We consider two basic heuristic approaches to avoiding an infinite
recursion of opponent models. The first approach is adapted
from the domain of two-player zero-sum games such as chess, in which
full-width minimax search to a fixed finite depth has been found
to be an effective algorithm. In this case, the infinite
recursion is cut off by the finite depth of the search.
Minimax search is only guaranteed to find optimal moves if
the search goes all the way to the end of the game; however,
it does seem to work well in practice for searches of lesser
depth. For example, the chess machines Deep Thought and
Deep Blue give the impression of generating sophisiticated
positional understanding as an emergent property from deep
searches plus simple positional knowledge built into the
evaluation function.
The second approach that we explore is to adapt algorithms
from the fields of Dynamic Programming (DP) and
Reinforcement Learning (RL); such algorithms have been found
to work well for single agents in stationary Markov environments
(i.e. Markov Decision Problems, or MDPs).

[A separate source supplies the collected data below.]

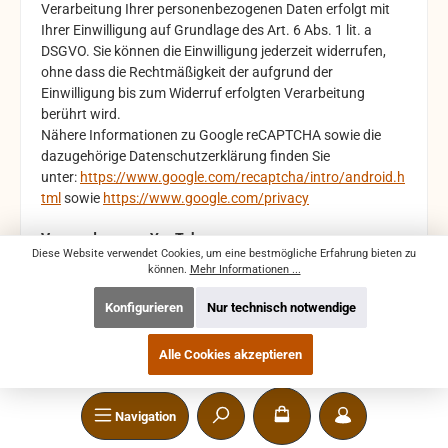
Verarbeitung Ihrer personenbezogenen Daten erfolgt mit
Ihrer Einwilligung auf Grundlage des Art. 6 Abs. 1 lit. a
DSGVO. Sie können die Einwilligung jederzeit widerrufen,
ohne dass die Rechtmäßigkeit der aufgrund der
Einwilligung bis zum Widerruf erfolgten Verarbeitung
berührt wird.
Nähere Informationen zu Google reC
APTCHA sowie die
dazugehörige Datenschutzerklärung finden Sie
unter:
https://www.google.com/recaptcha/intro/android.h
tml
sowie
https://www.google.com/privacy
Verwendung von YouTube
Diese Website verwendet Cookies, um eine bestmögliche Erfahrung bieten zu
Wir verwenden auf unserer Website die Funktion zur
können.
Mehr Informationen ...
Einbettung von YouTube-Videos der Google Ireland Limited
(Gordon House, Barrow Street, Dublin 4, Irland;
Konfigurieren
Nur technisch notwendige
„YouTube“).YouTube ist ein mit der Google LLC (1600
Amphitheatre Parkway, Mountain View, CA 94043, USA;
Alle Cookies akzeptieren
“Google”) verbundenes Unternehmen.
Die Funktion zeigt bei YouTube hinterlegte Videos in einem
iFrame auf der Website an. Dabei ist die Option „Erweiterter
Navigation
Datenschutzmodus“ aktiviert. Dadurch werden von
YouTube keine Informationen über die Besucher der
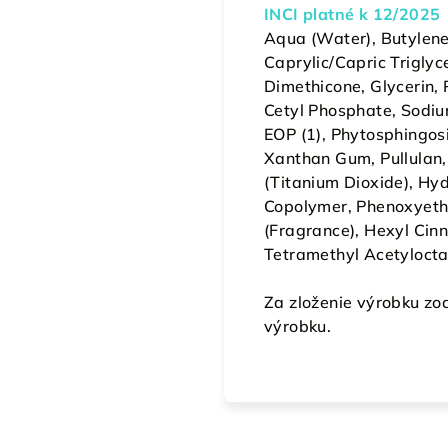
INCI platné k 12/2025
Aqua (Water), Butylene
Caprylic/Capric Triglyc
Dimethicone, Glycerin, 
Cetyl Phosphate, Sodiu
EOP (1), Phytosphingos
Xanthan Gum, Pullulan,
(Titanium Dioxide), Hy
Copolymer, Phenoxyeth
(Fragrance), Hexyl Cinn
Tetramethyl Acetylocta
Za zloženie výrobku zo
výrobku.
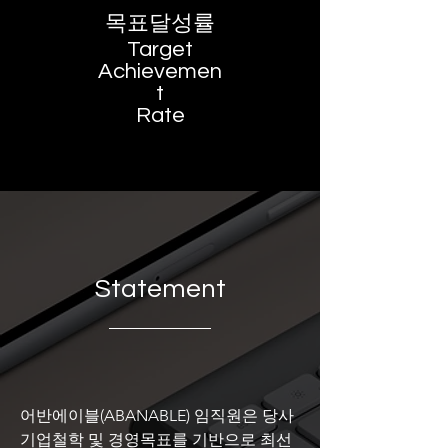
​목표달성률
Target
Achievemen
t
Rate
Statement
어반에이블(ABANABLE) 임직원은 당사
기업철학 및 경영목표를 기반으로 최선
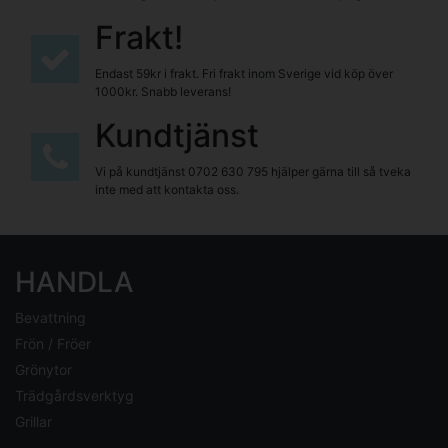
Frakt!
Endast 59kr i frakt. Fri frakt inom Sverige vid köp över
1000kr. Snabb leverans!
Kundtjänst
Vi på kundtjänst
0702 630 795
hjälper gärna till så tveka
inte med att kontakta oss.
HANDLA
Bevattning
Frön / Fröer
Grönytor
Trädgårdsverktyg
Grillar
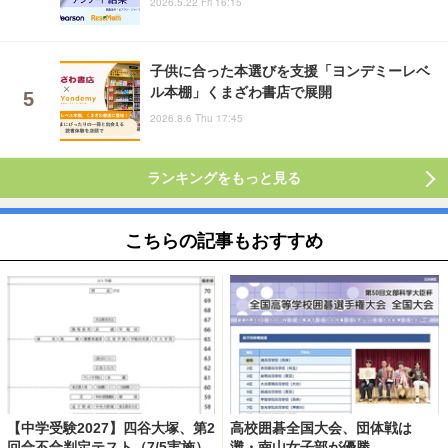
2026.5.22 Fri 16:15
子供に合った本選びを支援「ヨンデミーレベ
ル本棚」くまざわ書店で展開
2026.8.6 Thu 17:45
ランキングをもっと見る
こちらの記事もおすすめ
【中学受験2027】四谷大塚、第2
高校囲碁全国大会、団体戦は
回合不合判定テスト（7/5実施）
灘・南山女子部が優勝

The basic idea of DP/RL is ``Policy Iteration'' (Bertsekas, 1995),
in which one starts with an initial policy, computes the value function
induced by that policy, and then computes an improved policy
that is greedy with respect to that value function. Policy
iteration is guaranteed to converge to the optimal agent policy
for single-agent MDPs. Recently there has been some work
generalizing DP-type algorithms to two-player Markov games.

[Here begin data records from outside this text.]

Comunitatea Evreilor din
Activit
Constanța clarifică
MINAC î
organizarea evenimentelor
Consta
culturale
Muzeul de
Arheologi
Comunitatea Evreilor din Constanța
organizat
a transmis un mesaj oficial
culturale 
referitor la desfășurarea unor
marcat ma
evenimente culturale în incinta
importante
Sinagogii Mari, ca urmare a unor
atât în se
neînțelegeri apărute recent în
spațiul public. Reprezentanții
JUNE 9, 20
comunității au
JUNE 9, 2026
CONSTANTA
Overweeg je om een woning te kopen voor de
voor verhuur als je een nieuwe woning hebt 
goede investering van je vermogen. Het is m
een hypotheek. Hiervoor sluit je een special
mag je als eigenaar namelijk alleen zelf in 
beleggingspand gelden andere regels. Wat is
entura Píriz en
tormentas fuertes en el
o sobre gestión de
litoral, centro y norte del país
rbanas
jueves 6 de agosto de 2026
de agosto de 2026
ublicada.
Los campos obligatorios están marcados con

For example, (Littman, 1994) introduced an algorithm called
minimax-Q for two-player zero-sum games in which the players
alternately take turns moving, which is guaranteed to converge
to the optimal policies for both players. Unfortunately,
we can't directly use minimax-Q in agent economies because
the agent utilities are not strictly zero-sum. We investigate
in this paper several heuristic DP-like approaches which
can be used in arbitrary-sum games.
As a general caveat, we should point out that both classes
of algorithms mentioned above seek deterministic
optimal policies. (Here ``optimal'' is used in the game-theoretic
sense of the best worst-case behavior against all possible
opponent strategies.) However, it may the case that such
deterministic policies do not exist. For example, in the
game of rock-paper-scissors,
any deterministic policy can be defeated, and the best policies
are non-deterministic and cannot be computed by these methods.